エメラルド・カラマ・ケミカル社は、コンシューマー向け特殊化学品の世界トップメーカーの一つで、米国の投資会社アメリカン・セキュリティーズLLCの複数の関連会社が株式の過半数を所有している。企業価値は10億7500万米ドル。負債類似項目を差し引いた後の買収額は、約10億4000万米ドルで、ランクセスが現在保有する流動資産から支払うとしている。買収手続きは2021年下半期に完了予定。また、手続き完了には、規制当局の承認が必要となる。
ランクセスのCEOであるマティアス・ツァハト氏は「今回の買収により、私たちの成長戦略の勢いは増すことになるだろう。エメラルド・カラマ・ケミカル社の事業はランクセスにとって理想的なマッチングである。コンシューマープロテクション部門をさらに強化し、例えば食品産業や畜産衛生など収益性の高い新たな応用分野を拡大し、成長地域である北米での存在感を高めていく。これにより、収益性はさらに向上し、安定性が高まる」と述べている。
エメラルド・カラマ・ケミカル社は、米国ワシントン州のカラマ、オランダのロッテルダム、英国のウィッドネスに生産拠点を有し、従業員は約500人、売上は、北米が45%を占める。売上の約75%はコンシューマー向け特殊化学品で、食品保存料、家庭用およびコスメティック用製品、香料、さらには家畜飼料向けの製品も含まれる。残りの売上25%は、プラスチックや接着剤産業向けの工業用特殊化学品となっている。2020年の売上高は、約4億2500万米ドルで、特別項目を除いたEBITDAは、約9000万米ドル。

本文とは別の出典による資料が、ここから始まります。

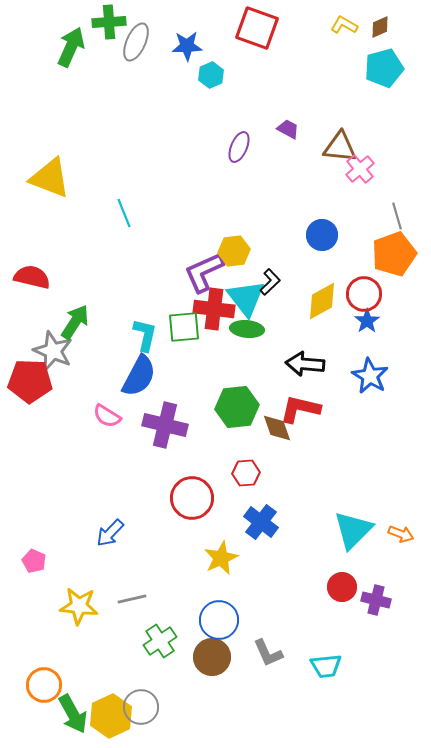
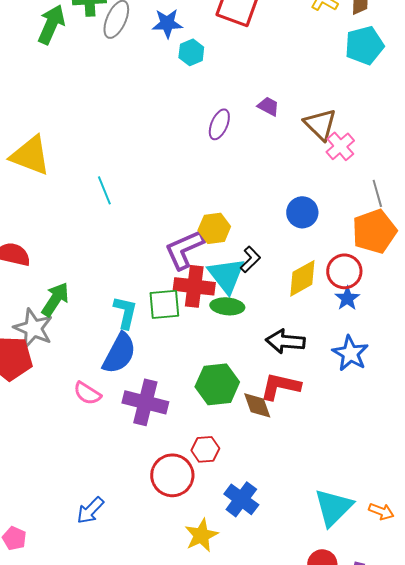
brown triangle: (340, 147) -> (320, 124), turned 39
red hexagon: (246, 473) -> (205, 449), moved

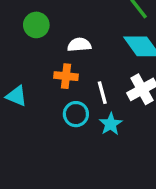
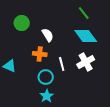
white semicircle: (79, 45) -> (48, 35), turned 64
cyan star: (111, 124) -> (47, 96), moved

ランクセスは買収完了後3年以内に、相乗効果によるEBITDAの上積みとして約3000万米ドル(2500万ユーロ*)を見込み、本買収完了後の初年度から、ランクセスの1株当たり利益に寄与すると見ている。
今回の買収により、ランクセスはこれらの分野のポートフォリオ拡大にさらに力を入れるとしている。
※為替レートEURO/USD=1・20で換算。